Each record that follows should be reproduced in full, character for character.
==== Task material
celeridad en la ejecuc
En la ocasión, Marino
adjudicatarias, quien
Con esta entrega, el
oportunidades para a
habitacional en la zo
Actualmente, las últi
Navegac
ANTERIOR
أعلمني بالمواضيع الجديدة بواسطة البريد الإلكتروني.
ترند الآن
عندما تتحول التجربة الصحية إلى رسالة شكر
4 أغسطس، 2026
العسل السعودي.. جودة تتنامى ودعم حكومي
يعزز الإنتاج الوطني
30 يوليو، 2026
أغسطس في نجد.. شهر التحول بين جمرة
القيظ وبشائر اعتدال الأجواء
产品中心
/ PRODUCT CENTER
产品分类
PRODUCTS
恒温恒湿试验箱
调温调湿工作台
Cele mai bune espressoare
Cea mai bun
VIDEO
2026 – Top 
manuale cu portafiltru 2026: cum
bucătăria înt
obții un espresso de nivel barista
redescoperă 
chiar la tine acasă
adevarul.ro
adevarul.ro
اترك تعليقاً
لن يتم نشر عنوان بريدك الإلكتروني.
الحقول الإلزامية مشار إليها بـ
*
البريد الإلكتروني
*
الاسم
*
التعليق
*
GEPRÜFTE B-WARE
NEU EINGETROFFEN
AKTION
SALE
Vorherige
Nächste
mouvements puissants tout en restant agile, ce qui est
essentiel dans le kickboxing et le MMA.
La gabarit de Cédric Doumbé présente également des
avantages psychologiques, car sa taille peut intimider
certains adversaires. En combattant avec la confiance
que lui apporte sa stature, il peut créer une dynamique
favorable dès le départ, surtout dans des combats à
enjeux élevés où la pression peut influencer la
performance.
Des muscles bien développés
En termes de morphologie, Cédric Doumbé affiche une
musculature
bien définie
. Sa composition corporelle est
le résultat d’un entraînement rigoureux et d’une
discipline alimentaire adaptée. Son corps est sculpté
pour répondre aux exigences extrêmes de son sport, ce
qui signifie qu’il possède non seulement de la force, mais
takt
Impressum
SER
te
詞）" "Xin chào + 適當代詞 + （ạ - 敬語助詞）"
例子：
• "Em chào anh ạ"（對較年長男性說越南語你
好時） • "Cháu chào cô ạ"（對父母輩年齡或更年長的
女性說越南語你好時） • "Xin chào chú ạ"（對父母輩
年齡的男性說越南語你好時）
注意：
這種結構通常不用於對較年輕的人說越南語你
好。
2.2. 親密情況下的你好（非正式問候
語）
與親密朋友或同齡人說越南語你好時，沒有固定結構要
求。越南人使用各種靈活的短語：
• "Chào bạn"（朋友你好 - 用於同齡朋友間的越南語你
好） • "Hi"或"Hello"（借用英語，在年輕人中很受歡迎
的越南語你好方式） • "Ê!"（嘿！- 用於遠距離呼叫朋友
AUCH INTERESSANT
========
▶ [Solution for this problem]:
celeridad en la ejecuc
En la ocasión, Marino
adjudicatarias, quien
Con esta entrega, el
oportunidades para a
habitacional en la zo
Actualmente, las últi
Navegac
ANTERIOR
أعلمني بالمواضيع الجديدة بواسطة البريد الإلكتروني.
ترند الآن
عندما تتحول التجربة الصحية إلى رسالة شكر
4 أغسطس، 2026
العسل السعودي.. جودة تتنامى ودعم حكومي
يعزز الإنتاج الوطني
30 يوليو، 2026
أغسطس في نجد.. شهر التحول بين جمرة
القيظ وبشائر اعتدال الأجواء
产品中心
/ PRODUCT CENTER
产品分类
PRODUCTS
恒温恒湿试验箱
调温调湿工作台
Cele mai bune espressoare
Cea mai bun
VIDEO
2026 – Top 
manuale cu portafiltru 2026: cum
bucătăria înt
obții un espresso de nivel barista
redescoperă 
chiar la tine acasă
adevarul.ro
adevarul.ro
اترك تعليقاً
لن يتم نشر عنوان بريدك الإلكتروني.
الحقول الإلزامية مشار إليها بـ
*
البريد الإلكتروني
*
الاسم
*
التعليق
*
GEPRÜFTE B-WARE
NEU EINGETROFFEN
AKTION
SALE
Vorherige
Nächste
mouvements puissants tout en restant agile, ce qui est
essentiel dans le kickboxing et le MMA.
La gabarit de Cédric Doumbé présente également des
avantages psychologiques, car sa taille peut intimider
certains adversaires. En combattant avec la confiance
que lui apporte sa stature, il peut créer une dynamique
favorable dès le départ, surtout dans des combats à
enjeux élevés où la pression peut influencer la
performance.
Des muscles bien développés
En termes de morphologie, Cédric Doumbé affiche une
musculature
bien définie
. Sa composition corporelle est
le résultat d’un entraînement rigoureux et d’une
discipline alimentaire adaptée. Son corps est sculpté
pour répondre aux exigences extrêmes de son sport, ce
qui signifie qu’il possède non seulement de la force, mais
takt
Impressum
SER
te
詞）" "Xin chào + 適當代詞 + （ạ - 敬語助詞）"
例子：
• "Em chào anh ạ"（對較年長男性說越南語你
好時） • "Cháu chào cô ạ"（對父母輩年齡或更年長的
女性說越南語你好時） • "Xin chào chú ạ"（對父母輩
年齡的男性說越南語你好時）
注意：
這種結構通常不用於對較年輕的人說越南語你
好。
2.2. 親密情況下的你好（非正式問候
語）
與親密朋友或同齡人說越南語你好時，沒有固定結構要
求。越南人使用各種靈活的短語：
• "Chào bạn"（朋友你好 - 用於同齡朋友間的越南語你
好） • "Hi"或"Hello"（借用英語，在年輕人中很受歡迎
的越南語你好方式） • "Ê!"（嘿！- 用於遠距離呼叫朋友
AUCH INTERESSANT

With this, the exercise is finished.